The new American Gladiators have just been unveiled, and a group of angrier, more racially-diverse, fatter-thighed men and women you'll be hard pushed to find. But since they're all new to this fighting thing with foam-ended sticks thing, perhaps the American Gladiators should set about a celebrity first, as a sort of practise. And Hulk Hogan knows who should get it first:
"Without a doubt Rosie O'Donnell. Somebody needs to shut that big mouth up."

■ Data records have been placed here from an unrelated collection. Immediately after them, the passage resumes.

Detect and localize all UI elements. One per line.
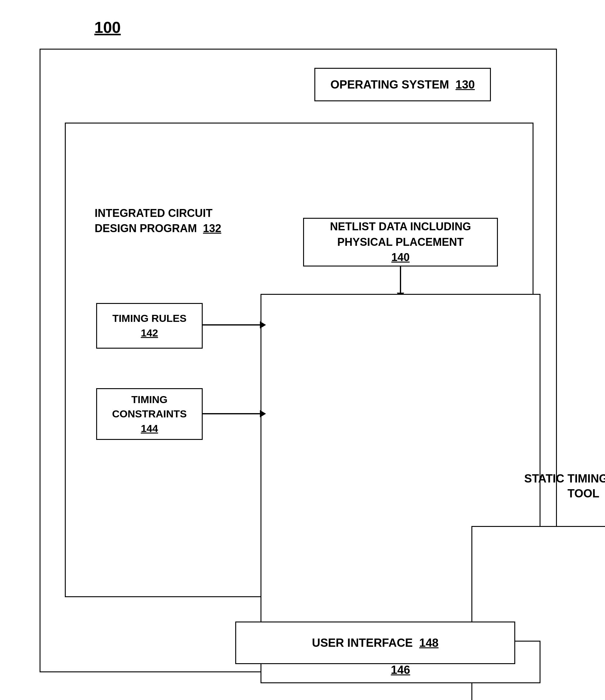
netlist-box: NETLIST DATA INCLUDING PHYSICAL PLACEMEN…: [303, 218, 498, 267]
timing-results-number: 146: [391, 664, 410, 676]
ic-design-line2-text: DESIGN PROGRAM: [95, 222, 197, 234]
timing-constraints-number: 144: [141, 423, 158, 434]
netlist-line2-text: PHYSICAL PLACEMENT: [337, 236, 463, 248]
diagram-reference-100: 100: [94, 18, 121, 36]
ic-design-box: INTEGRATED CIRCUIT DESIGN PROGRAM 132 NE…: [65, 123, 533, 597]
arrow-timing-constraints-to-sta: [203, 413, 261, 414]
sta-title: STATIC TIMING ANALYSIS TOOL 134: [462, 471, 605, 501]
timing-rules-box: TIMING RULES 142: [96, 303, 203, 349]
ui-number: 148: [419, 636, 438, 649]
os-text: OPERATING SYSTEM: [331, 78, 449, 91]
ui-box: USER INTERFACE 148: [235, 622, 515, 664]
ic-design-number: 132: [203, 222, 221, 234]
arrow-netlist-to-sta: [400, 266, 401, 293]
timing-rules-line1: TIMING RULES: [112, 311, 187, 326]
os-box: OPERATING SYSTEM 130: [314, 68, 491, 101]
outer-box: OPERATING SYSTEM 130 INTEGRATED CIRCUIT …: [40, 49, 557, 672]
netlist-line1: NETLIST DATA INCLUDING: [330, 219, 471, 234]
ic-design-label: INTEGRATED CIRCUIT DESIGN PROGRAM 132: [95, 206, 221, 236]
ui-text: USER INTERFACE: [312, 636, 413, 649]
netlist-number: 140: [391, 251, 410, 264]
os-number: 130: [456, 78, 475, 91]
ic-design-line2: DESIGN PROGRAM 132: [95, 221, 221, 236]
arrow-timing-rules-to-sta: [203, 324, 261, 326]
top-label-text: 100: [94, 19, 121, 36]
os-label: OPERATING SYSTEM 130: [331, 78, 475, 91]
ui-label: USER INTERFACE 148: [312, 636, 438, 650]
timing-constraints-box: TIMING CONSTRAINTS 144: [96, 388, 203, 440]
sta-line2: TOOL: [567, 487, 599, 500]
timing-constraints-label: TIMING CONSTRAINTS 144: [112, 393, 187, 436]
timing-constraints-line2: CONSTRAINTS: [112, 407, 187, 421]
timing-rules-number: 142: [141, 327, 158, 339]
ic-design-line1: INTEGRATED CIRCUIT: [95, 206, 221, 221]
timing-constraints-line1: TIMING: [112, 393, 187, 407]
sta-box: STATIC TIMING ANALYSIS TOOL 134 COMMON P…: [261, 294, 540, 628]
diagram-container: 100 OPERATING SYSTEM 130 INTEGRATED CIRC…: [24, 18, 578, 688]
netlist-line2: PHYSICAL PLACEMENT: [330, 234, 471, 250]
sta-line1: STATIC TIMING ANALYSIS: [524, 472, 605, 485]
netlist-label: NETLIST DATA INCLUDING PHYSICAL PLACEMEN…: [330, 219, 471, 265]
timing-rules-label: TIMING RULES 142: [112, 311, 187, 340]
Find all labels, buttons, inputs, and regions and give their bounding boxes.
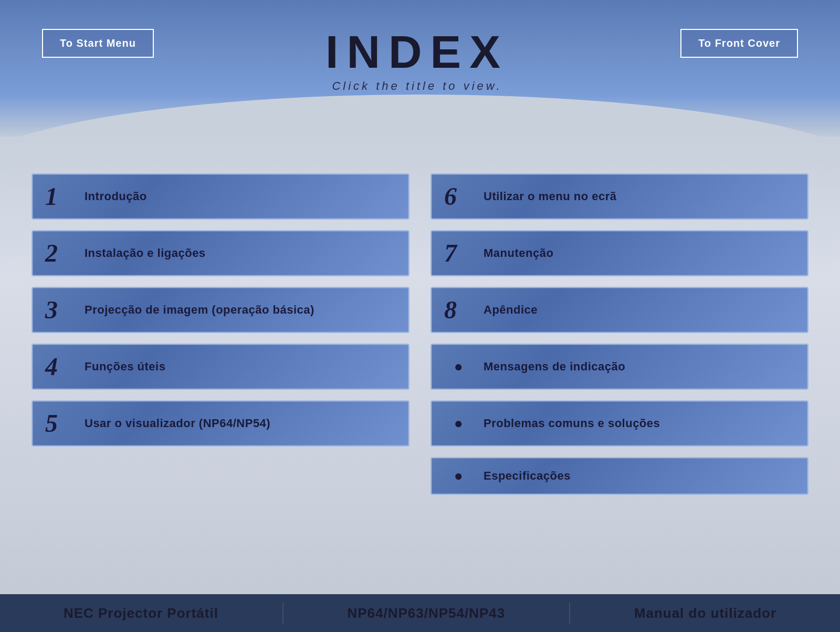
index-title: INDEX — [154, 29, 680, 75]
menu-item-empty — [32, 457, 410, 495]
menu-item-label-4: Funções úteis — [85, 360, 165, 374]
page-wrapper: To Start Menu INDEX Click the title to v… — [0, 0, 840, 632]
menu-item-8[interactable]: 8Apêndice — [430, 287, 808, 333]
to-front-cover-button[interactable]: To Front Cover — [680, 29, 798, 58]
menu-item-number-8: 8 — [444, 297, 473, 323]
menu-item-5[interactable]: 5Usar o visualizador (NP64/NP54) — [32, 400, 410, 447]
header-title-block: INDEX Click the title to view. — [154, 29, 680, 93]
menu-item-bullet2[interactable]: ●Problemas comuns e soluções — [430, 400, 808, 447]
menu-item-bullet1[interactable]: ●Mensagens de indicação — [430, 344, 808, 390]
menu-item-label-2: Instalação e ligações — [85, 246, 206, 260]
menu-item-label-1: Introdução — [85, 190, 147, 203]
menu-item-number-5: 5 — [45, 411, 74, 436]
menu-item-number-bullet2: ● — [444, 416, 473, 431]
menu-item-3[interactable]: 3Projecção de imagem (operação básica) — [32, 287, 410, 333]
header-subtitle: Click the title to view. — [154, 79, 680, 93]
menu-item-number-bullet3: ● — [444, 469, 473, 483]
footer-divider-2 — [569, 603, 570, 624]
menu-grid: 1Introdução6Utilizar o menu no ecrã2Inst… — [32, 173, 808, 495]
footer: NEC Projector Portátil NP64/NP63/NP54/NP… — [0, 594, 840, 632]
menu-item-label-6: Utilizar o menu no ecrã — [484, 190, 617, 203]
menu-item-number-4: 4 — [45, 354, 74, 379]
menu-item-bullet3[interactable]: ●Especificações — [430, 457, 808, 495]
header: To Start Menu INDEX Click the title to v… — [0, 0, 840, 137]
menu-item-label-5: Usar o visualizador (NP64/NP54) — [85, 417, 270, 430]
menu-item-number-7: 7 — [444, 241, 473, 266]
menu-item-label-bullet1: Mensagens de indicação — [484, 360, 625, 374]
menu-item-label-7: Manutenção — [484, 246, 553, 260]
header-inner: To Start Menu INDEX Click the title to v… — [0, 0, 840, 93]
menu-item-7[interactable]: 7Manutenção — [430, 230, 808, 276]
main-content: 1Introdução6Utilizar o menu no ecrã2Inst… — [0, 137, 840, 594]
menu-item-label-bullet3: Especificações — [484, 469, 571, 483]
menu-item-1[interactable]: 1Introdução — [32, 173, 410, 220]
to-start-menu-button[interactable]: To Start Menu — [42, 29, 154, 58]
menu-item-number-3: 3 — [45, 297, 74, 323]
menu-item-number-6: 6 — [444, 184, 473, 209]
menu-item-number-2: 2 — [45, 241, 74, 266]
menu-item-4[interactable]: 4Funções úteis — [32, 344, 410, 390]
menu-item-number-bullet1: ● — [444, 359, 473, 374]
menu-item-label-3: Projecção de imagem (operação básica) — [85, 303, 314, 317]
menu-item-2[interactable]: 2Instalação e ligações — [32, 230, 410, 276]
footer-brand: NEC Projector Portátil — [64, 605, 218, 621]
footer-manual: Manual do utilizador — [634, 605, 776, 621]
menu-item-label-8: Apêndice — [484, 303, 538, 317]
footer-divider-1 — [282, 603, 284, 624]
menu-item-label-bullet2: Problemas comuns e soluções — [484, 417, 660, 430]
footer-model: NP64/NP63/NP54/NP43 — [347, 605, 505, 621]
menu-item-6[interactable]: 6Utilizar o menu no ecrã — [430, 173, 808, 220]
menu-item-number-1: 1 — [45, 184, 74, 209]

And this bewildering, completely outdated – the main television networks have already shut Rosie O'Donnell up, remember? – outburst gave Rosie O'Donnell the perfect chance to use her blog for something other than demonstrating hair-straighteners and wailing about dead Iraqi babies. This is how Rosie responded:
hulk hogan
the wrestler guy
wants to pummel me
isnt that sweet
and wildly oddits like a gang of gross guys
a club almost
old dumb white and on tv
Perhaps this is the end of Hulk Hogan and Rosie O'Donnell's weird little feud. But perhaps it isn't. Perhaps it'll stretch to it's inevitable outcome – where Rosie O'Donnell dresses up in shiny silver spandex and charges at Hulk Hogan flailing and kicking, until the building sexual tension becomes unbearable and they start doing it on the floor, right in front of everyone, and then Donald Trump comes in and gets all like "I want me some of that" and strips off and starts to double-team Rosie O'Donnell with Hulk Hogan, and people watching start crying and fainting and puking and screaming at God to make it stop.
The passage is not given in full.